Nella casa accanto viveva un grosso ragazzo di ventiquattro anni con problemi mentali. Per tenerlo occupato, i vicini, sotto la sua attenta guida, avevano deciso di affidargli la cura del giardino, cosa che lui faceva perfettamente, tagliando l’erba, spuntando i cespugli, strappando le erbacce e raccogliendo la spazzatura.
Un giorno Susie tornò a casa dal lavoro. Ciò che vide la fece inorridire. C’era un gigantesco giardiniere in piedi nel giardino e accanto a lui, vicino alla finestra della sua camera da letto, l’albero del suo limone preferito giaceva tagliato sull’erba. In un attimo fu accanto al giovane gigante armato di sega, chiedendo con severità che cosa avesse fatto. Alla domanda aggiunse una serie di definizioni poco lusinghiere in stile «degenerato, oligofrenico, idiota e difettoso» e un vocabolario più anticonvenzionale con l’invio in terre lontane.
L’uomo ha risposto con una raffica di linguaggio volgare, generosamente e all’infinito. Ma quando la sua versione incompetente dell’elenco di tutte le qualità e proprietà oscene della sua personalità incluse la breve frase «vacca grassa», i suoi occhi si annebbiarono e le sue orecchie si riempirono di un tonfo sordo. L’istante successivo stese l’ambasciatore con un pugno alla mascella, facendolo rotolare dagli zoccoli e perdere conoscenza.
Poi si calmò e, tornata in sé, si spaventò a morte. «Che cosa ho fatto? Una psicoterapeuta con trent’anni di esperienza, come ho potuto cadere a questo livello: colpire un uomo malato?».
La storia non si è conclusa in modo drammatico come avrebbe potuto, e dopo un minuto il ragazzo è tornato in sé. Suzy gli si avventò addosso con abbracci, baci, scuse e rimproveri per il suo ritardo intellettuale. Questo ha fatto piacere al ragazzo. E a questo punto della storia, lei avrebbe potuto mettere fine alla storia. Ma…

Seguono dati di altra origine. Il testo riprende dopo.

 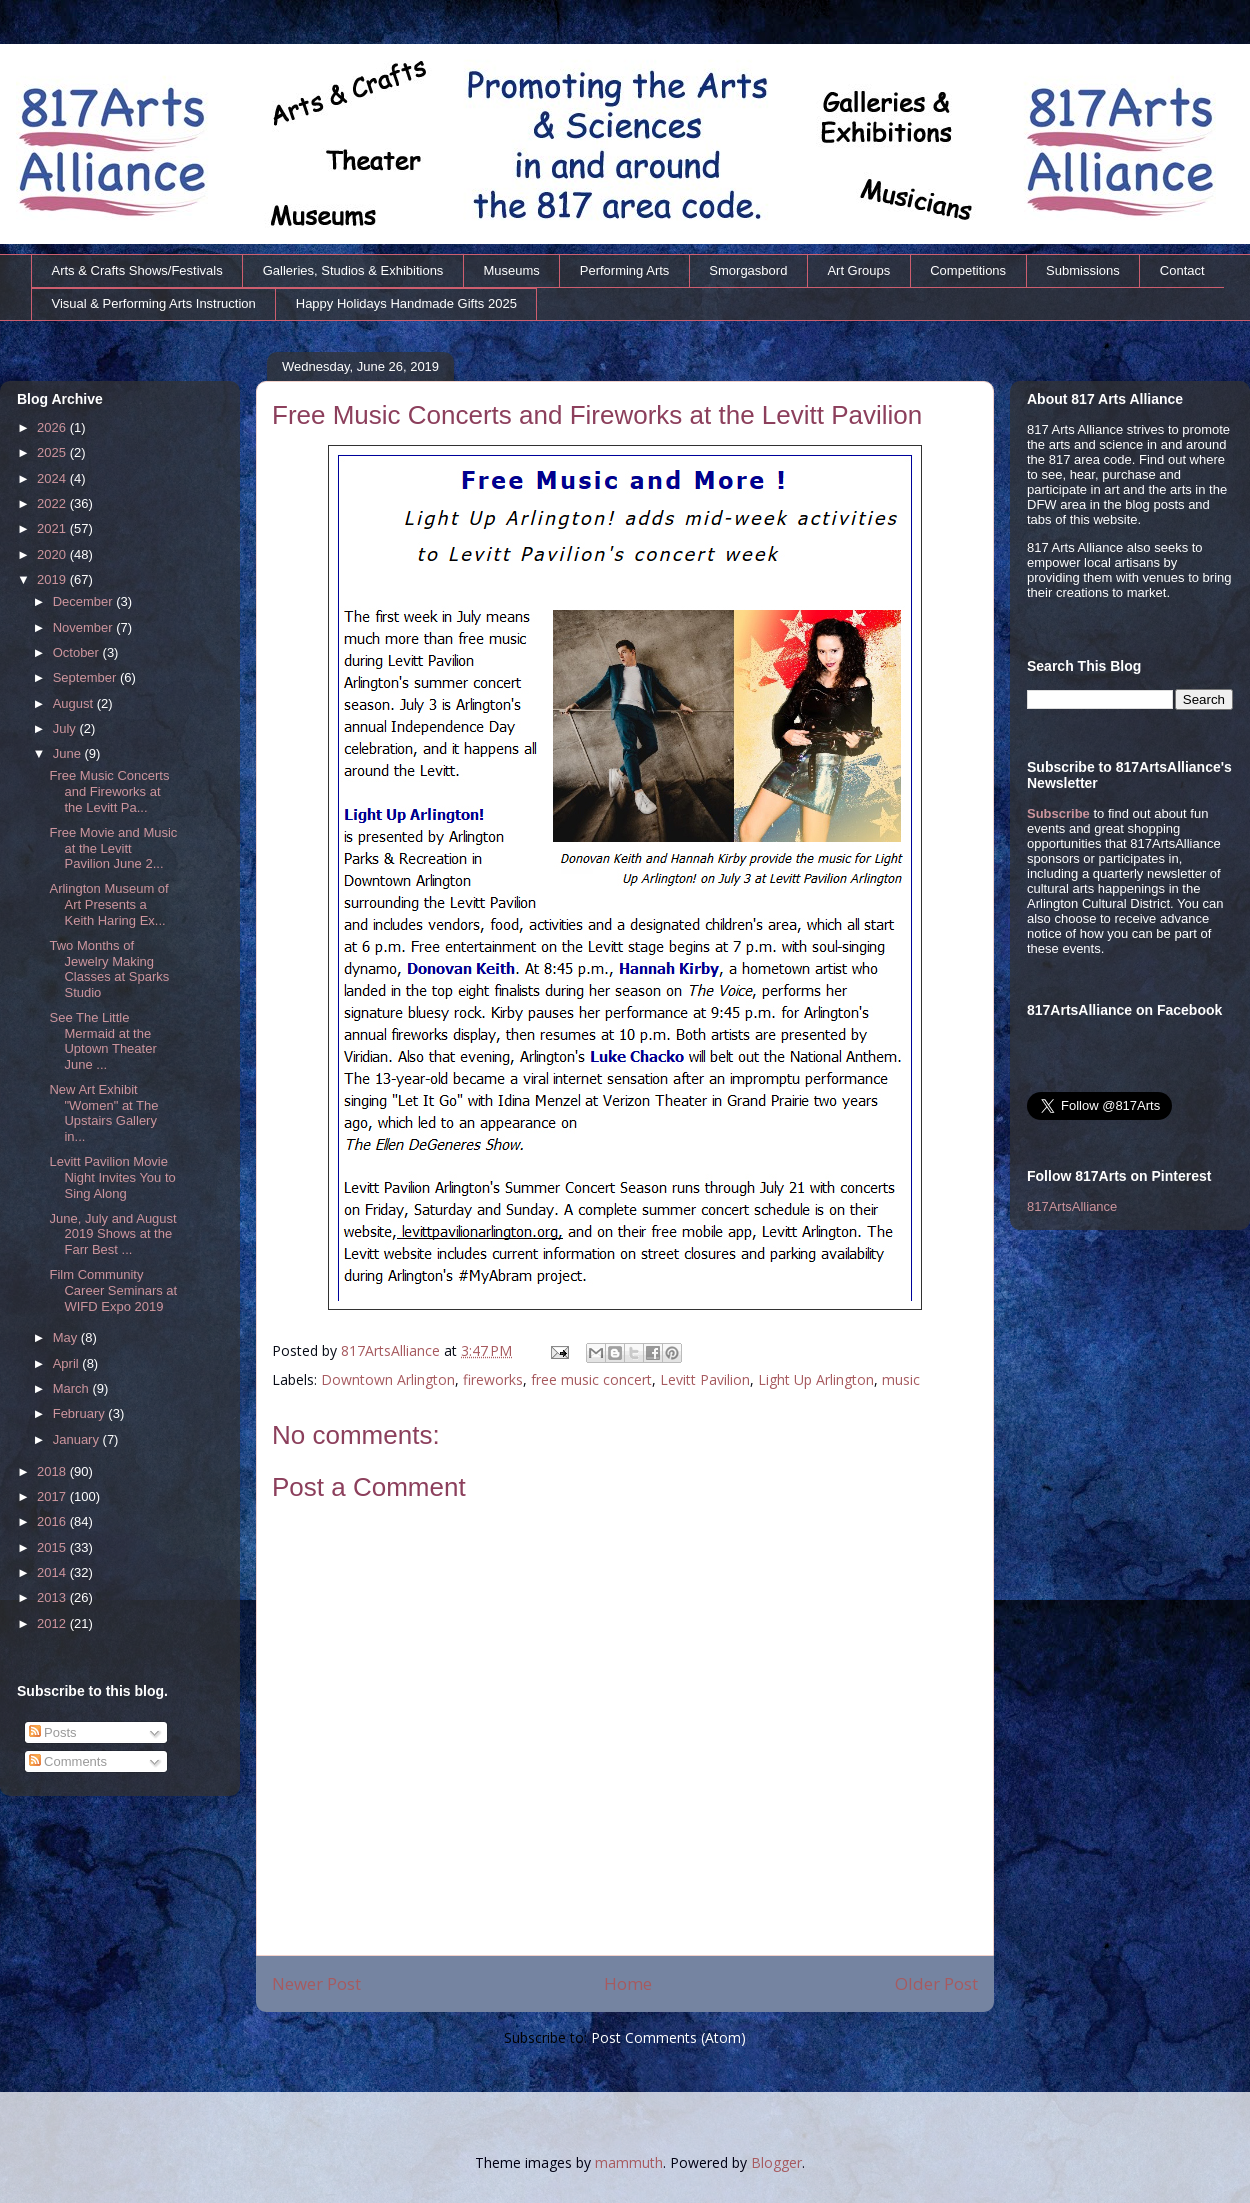 I want to click on 2024, so click(x=53, y=478).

Suzy non ha reagito alla sua filippica di insulti finché non ha sentito il mantra sacramentale in cui lei stessa credeva: era una «vacca grassa». È così che ci offendiamo quando sentiamo qualcosa che non vogliamo sentire, ma che in cuor nostro siamo sicuri di essere.

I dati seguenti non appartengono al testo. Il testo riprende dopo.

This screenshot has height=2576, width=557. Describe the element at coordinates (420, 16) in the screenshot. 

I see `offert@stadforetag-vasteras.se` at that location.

Una donna magra non si offenderà per l’espressione «vacca grassa», un uomo che si considera intelligente non reagirà dolorosamente alla parola «sciocco», un uomo d’affari finanziariamente indipendente difficilmente presterà attenzione al «povero» lanciato, a meno che tutte queste persone dentro di sé non si considerino tali.
Trattate la persona che pronuncia gli «insulti» con gratitudine. In fondo, in modo del tutto inconsapevole, chi ci bestemmia sta mettendo in evidenza i nostri punti ciechi, sui quali, se avessimo abbastanza saggezza e sufficiente intuito, potremmo lavorare e sviluppare personalmente.